If you encounter other memory leak scenarios while using ApsaraDB for MongoDB, contact Alibaba Cloud technical support.

How ApsaraDB for MongoDB uses memory

When an ApsaraDB for MongoDB process starts, it loads binary files and system libraries into memory. It then manages memory allocation and deallocation for client connections, request processing, and the storage engine. By default, ApsaraDB for MongoDB uses Google's tcmalloc (Thread-Caching Malloc) as its memory allocator.

The two largest memory consumers are:

  • WiredTiger storage engine: Holds the data cache (typically the largest share).

  • Client connections and request processing: Thread stacks, TCP buffers, and temporary request buffers.

FAQ

How do I increase the memory limit for aggregation operations?

ApsaraDB for MongoDB does not support directly increasing the aggregation memory limit. MongoDB enforces a 100 MB memory limit per aggregation pipeline stage. If a stage exceeds this limit, MongoDB returns an error.

To work around this limit, specify {allowDiskUse: true} in the aggregation pipeline. Starting with MongoDB 6.0, the allowDiskUseByDefault parameter enables this behavior globally. When an aggregation operation requires more memory than the limit, MongoDB automatically uses temporary disk space.

For additional strategies, see Reduce memory usage.
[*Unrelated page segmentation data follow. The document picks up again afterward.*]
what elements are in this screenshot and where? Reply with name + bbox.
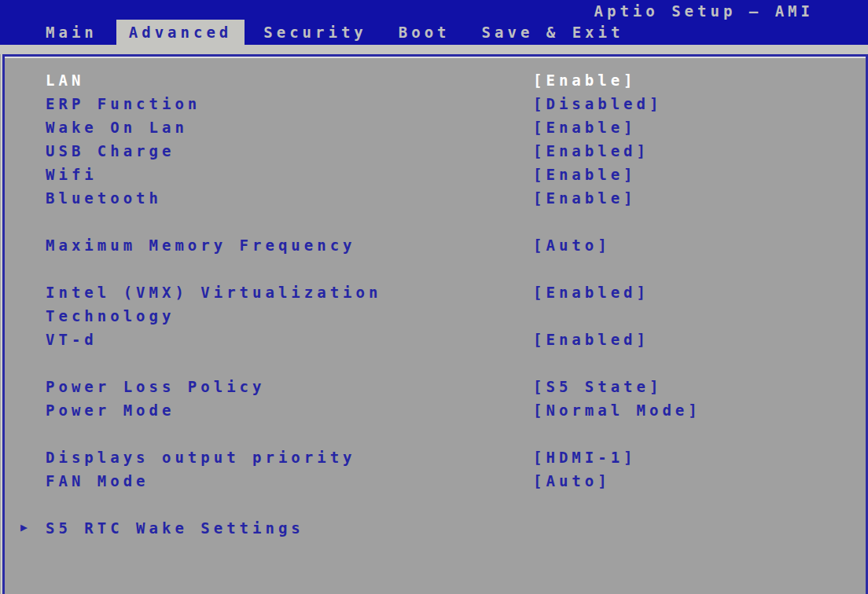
setting-value: [Auto] <box>533 233 611 257</box>
setting-label: Power Mode <box>46 398 533 422</box>
blank-row <box>5 422 866 446</box>
setting-label: Bluetooth <box>46 186 533 210</box>
setting-value: [HDMI-1] <box>533 446 637 469</box>
setting-label: LAN <box>46 68 533 92</box>
settings-list: LAN[Enable]ERP Function[Disabled]Wake On… <box>5 68 866 540</box>
submenu-row-s5-rtc-wake-settings[interactable]: ▶S5 RTC Wake Settings <box>5 516 866 540</box>
setting-value: [Enable] <box>533 116 637 139</box>
setting-value: [Normal Mode] <box>533 398 701 422</box>
setting-value: [Enabled] <box>533 139 649 163</box>
setting-row-intel-vmx-virtualization[interactable]: Intel (VMX) Virtualization[Enabled] <box>5 280 866 304</box>
setting-row-wake-on-lan[interactable]: Wake On Lan[Enable] <box>5 116 866 139</box>
tab-boot[interactable]: Boot <box>386 20 463 45</box>
tab-main[interactable]: Main <box>33 20 110 45</box>
setting-row-usb-charge[interactable]: USB Charge[Enabled] <box>5 139 866 163</box>
tab-advanced[interactable]: Advanced <box>116 20 245 45</box>
setting-row-wifi[interactable]: Wifi[Enable] <box>5 163 866 186</box>
setting-value: [Enabled] <box>533 280 649 304</box>
blank-row <box>5 210 866 233</box>
setting-value: [S5 State] <box>533 375 662 398</box>
setting-row-lan[interactable]: LAN[Enable] <box>5 68 866 92</box>
setting-label: Wifi <box>46 163 533 186</box>
setting-row-maximum-memory-frequency[interactable]: Maximum Memory Frequency[Auto] <box>5 233 866 257</box>
setting-label: Wake On Lan <box>46 116 533 139</box>
submenu-arrow-icon: ▶ <box>20 516 28 540</box>
setting-row-bluetooth[interactable]: Bluetooth[Enable] <box>5 186 866 210</box>
setting-label: VT-d <box>46 328 533 351</box>
setting-row-power-loss-policy[interactable]: Power Loss Policy[S5 State] <box>5 375 866 398</box>
setting-value: [Enable] <box>533 68 637 92</box>
setting-label: Maximum Memory Frequency <box>46 233 533 257</box>
window-title: Aptio Setup – AMI <box>594 2 814 20</box>
setting-label: Displays output priority <box>46 446 533 469</box>
bios-setup-screen: Aptio Setup – AMI MainAdvancedSecurityBo… <box>0 0 868 594</box>
setting-row-fan-mode[interactable]: FAN Mode[Auto] <box>5 469 866 493</box>
setting-value: [Enable] <box>533 186 637 210</box>
setting-label: ERP Function <box>46 92 533 116</box>
setting-label: S5 RTC Wake Settings <box>46 516 533 540</box>
setting-value: [Enabled] <box>533 328 649 351</box>
setting-label: FAN Mode <box>46 469 533 493</box>
blank-row <box>5 351 866 375</box>
tab-save-exit[interactable]: Save & Exit <box>469 20 637 45</box>
setting-row-power-mode[interactable]: Power Mode[Normal Mode] <box>5 398 866 422</box>
tab-security[interactable]: Security <box>251 20 380 45</box>
setting-row-erp-function[interactable]: ERP Function[Disabled] <box>5 92 866 116</box>
menu-bar: MainAdvancedSecurityBootSave & Exit <box>33 20 636 45</box>
blank-row <box>5 493 866 516</box>
settings-panel: LAN[Enable]ERP Function[Disabled]Wake On… <box>2 54 868 594</box>
menu-underline-strip <box>0 45 868 54</box>
setting-value: [Disabled] <box>533 92 662 116</box>
setting-value: [Enable] <box>533 163 637 186</box>
setting-label: Technology <box>46 304 533 328</box>
setting-label: Intel (VMX) Virtualization <box>46 280 533 304</box>
setting-label: Power Loss Policy <box>46 375 533 398</box>
setting-label-continuation: Technology <box>5 304 866 328</box>
setting-label: USB Charge <box>46 139 533 163</box>
header-bar: Aptio Setup – AMI MainAdvancedSecurityBo… <box>0 0 868 45</box>
setting-row-vt-d[interactable]: VT-d[Enabled] <box>5 328 866 351</box>
blank-row <box>5 257 866 280</box>
setting-value: [Auto] <box>533 469 611 493</box>
setting-row-displays-output-priority[interactable]: Displays output priority[HDMI-1] <box>5 446 866 469</box>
WiredTiger eviction parameters

ParameterDefault valueDescription
eviction_target80%When cache usage exceeds this value, background threads start evicting clean pages.
eviction_trigger95%When cache usage exceeds this value, user threads also start evicting clean pages.
eviction_dirty_target5%When the dirty cache ratio exceeds this value, background threads start evicting dirty pages.
eviction_dirty_trigger20%When the dirty cache ratio exceeds this value, user threads also start evicting dirty pages.
eviction_updates_target2.5%When the cache update ratio exceeds this value, background threads start evicting memory fragments related to small objects.
eviction_updates_trigger10%When the cache update ratio exceeds this value, user threads also start evicting memory fragments related to small objects.